One interesting thing to call out is the fixed char _chars[Area] field: this is the C# syntax to declare a fixed array. A fixed array is an array whose individual elements are a part of the struct. You can think of it as a shortcut for a set of fields char _char_0, _char_1, _char_2, _char_3,... _char_Area that one can access as an array. The size of this array needs to be a compile time constant so that the size of the entire struct is fixed.

We can’t go overboard with the size of a fixed array because being a part of a struct, the array needs to live on the stack and stacks tend to be limited to a small number of bytes (1 MB per thread, typically). But 40 * 20 * 2 bytes (width * height * sizeof(char)) should be fine.

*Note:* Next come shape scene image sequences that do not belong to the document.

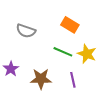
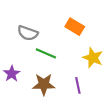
green line: (63, 52) -> (46, 53), moved

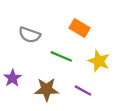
green line: (46, 53) -> (61, 56), moved
purple line: (78, 85) -> (83, 91), turned -49

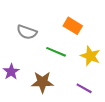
purple line: (83, 91) -> (84, 88), moved

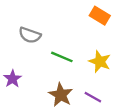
orange rectangle: (73, 26) -> (100, 16), moved
brown star: (42, 82) -> (61, 95), moved, turned 30

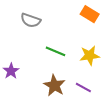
gray semicircle: (30, 35) -> (31, 20), moved
yellow star: (100, 62) -> (90, 55), turned -30

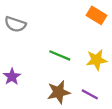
gray semicircle: (31, 20) -> (15, 24), moved
brown star: (54, 85) -> (59, 92), turned 30

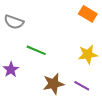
green line: (60, 55) -> (36, 50), moved

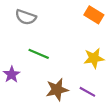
gray semicircle: (14, 22) -> (26, 17), moved

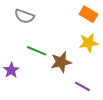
yellow star: (94, 58) -> (89, 43), moved
brown star: (57, 90) -> (61, 62), moved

Next thing we need is a random number generator. The one that comes with .NET is a reference type (for good reasons!) and we forbid ourselves the new keyword - we can’t use it. A simple struct will do:

struct Random
{
    private uint _val;

    public Random(uint seed)
    {
        _val = seed;
    }

    public uint Next() => _val = (1103515245 * _val + 12345) % 2147483648;
}

This random number generator is not great, but we don’t need anything sophisticated.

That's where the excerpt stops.